A new program, called Fresh Start, will allow about 21,000 people to return to class if they were previously unable to do so because they had debt they couldn’t pay, officials announced Tuesday. In all, the system is wiping out about $17.7 million in debt for those students.

Those interested in the program can apply online or by calling 773-COLLEGE. Registration is open until Aug. 20.

“We need to do everything we can to support these individuals, these adults,” by helping them get a degree while eliminating that debt, Mayor Lori Lightfoot said. “I look forward to seeing the number of people who are able to realize their dreams once this debt” is cleared.

The program will only apply to people who took courses at City Colleges but didn’t finish and haven’t been able to continue their studies because of their debt. They must have been in good academic standing when they attended, have taken classes within the last 10 years and plan to get a degree or certificate when they return.

Students who wish to enroll in the program will have to sign the Fresh Start Commitment form, promising to continue their education.

Students will still have to pay for new classes they take. But students in the program will receive financial coaching and help with payment plans for their new classes.
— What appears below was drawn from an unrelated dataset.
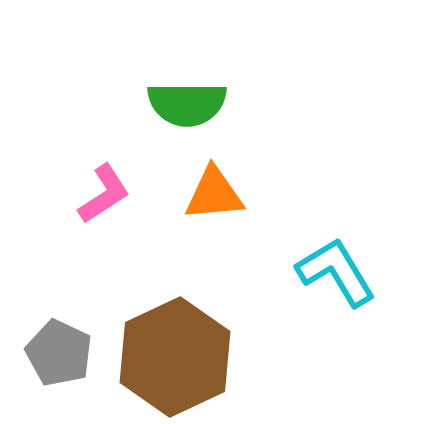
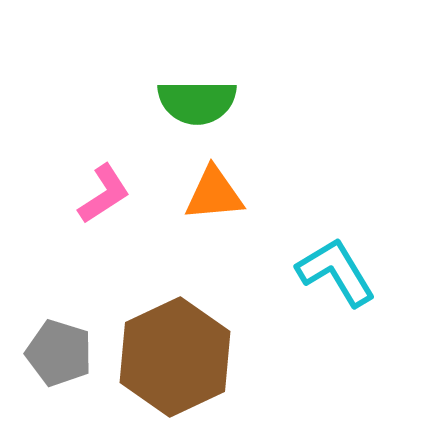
green semicircle: moved 10 px right, 2 px up
gray pentagon: rotated 8 degrees counterclockwise
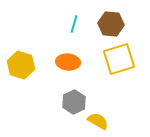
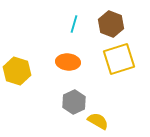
brown hexagon: rotated 15 degrees clockwise
yellow hexagon: moved 4 px left, 6 px down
Once enrolled, half of a student’s debt will be waived if they stay enrolled for at least one term and maintain satisfactory academic progress. The rest of the debt will be waived once the student gets a degree or certificate.

“The intent here … is to make sure we’re supporting our students in their financial planning,” said City Colleges Chancellor Juan Salgado. “Oftentimes, it is the great impediment that stops our students in their tracks, if you will, in terms of their education.”

Salgado said City Colleges has already “written off” the $17.7 million in debt because it did not expect students to pay it off.

Salgado said City Colleges had great success with remote learning during the spring semester, when the coronavirus pandemic hit Chicago.